Zur Wiederherstellung der zum Start von XNotar benötigten Daten muss der Unterordner ".system" unterhalb des Ordners "ElRv-Daten" (z.B. L:\ElRv-Daten\.system) umbenannt werden.

Der Ordner "ElRv-Daten" befindet sich bei Einsatz in einem Netz auf dem von allen Usern genutzten Netzlaufwerk (im obigen Beispiel das Laufwerk L:), günstigerweise in der ersten Ebene.

Der Unterordner ".system" enthält Steuerungsdaten für XNotar. Manuelle Änderungen oder Löschungen dieser Steuerungsdaten können zu Fehlfunktionen von XNotar führen.

Vorgehensweise:

  1. Bitte wählen Sie den Unterordner ".system" durch einen Klick mit der linken Maustaste aus.
  2. Führen Sie nun einen Klick mit der rechten Maustaste auf. Es öffnet sich das Kontextmenü.
  3. Wählen Sie den Menüpunkt "Umbennen" durch Anklicken mit der linken Maustaste aus.
  4. Der Name des Unterordners kann nun geändert werden. Geben Sie hier bitte "_altsystem" ein und bestätigen Sie die Änderung durch Betätigen der Enter-Taste.

 WICHTIG: Bitte achten Sie darauf, dass ausschließlich der Unterordner unter „ElRv-Daten“ umbenannt wird!

Starten Sie nach erfolgreicher Umbenennung des Ordners Ihr XNotar neu. Es werden dann die aktuellen Konfigurationen geladen.

Screenshot Verzeichnis XNotar 3.6.7

Das neue Microsoft Betriebssystem Windows 10 speichert in bisher nicht da gewesenem Maße Nutzungs-, Bewegungs- und Inhaltsdaten auf dem Rechner und in der Microsoft-Cloud1. Anwendungen des Nutzers können diese Daten verwenden und Microsoft verwendet diese angeblich, um das System zu optimieren. Eine vollständige Deaktivierung von Datenübermittlungen ist nach datenschutzrechtlichen Grundsätzen nur unübersichtlich und mit sachkundiger Unterstützung oder tiefgehender Beschäftigung möglich. Das neue Betriebssystem befindet sich derzeit bereits im Rollout, es lässt sich als einfaches meist kostenfreies Update laden.

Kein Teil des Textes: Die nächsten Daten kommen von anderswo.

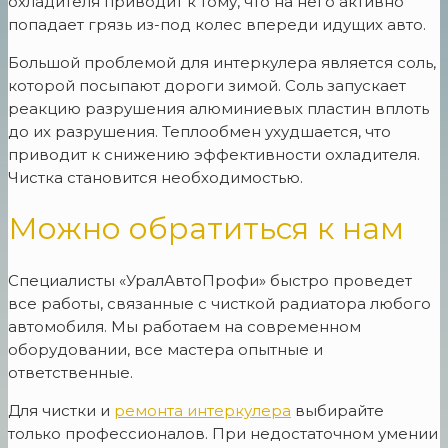
охладителя приводит к тому, что на него активно
попадает грязь из-под колес впереди идущих авто.
Большой проблемой для интеркулера является соль,
которой посыпают дороги зимой. Соль запускает
реакцию разрушения алюминиевых пластин вплоть
до их разрушения. Теплообмен ухудшается, что
приводит к снижению эффективности охладителя.
Чистка становится необходимостью.
Можно обратиться к нам
Специалисты «УралАвтоПрофи» быстро проведет
все работы, связанные с чисткой радиатора любого
автомобиля. Мы работаем на современном
оборудовании, все мастера опытные и
ответственные.
Для чистки и
ремонта интеркулера
выбирайте
только профессионалов. При недостаточном умении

Wenn die Einstellungen nicht professionell vorgenommen wurden, kann der Benutzer nicht immer sicher ausschließen, dass personenbezogene Daten und/oder vertrauenswürdige Dokumente auf den Servern von Microsoft landen und dort ausgewertet werden2.

Derzeit beschäftigen sich sowohl universitäre Einrichtungen3; als auch professionelle IT-Serviceunternehmen mit den diversen Frage- und Problemstellungen zur Erreichung einer dem deutschen Datenschutzrecht gerecht werdenden Lösungen.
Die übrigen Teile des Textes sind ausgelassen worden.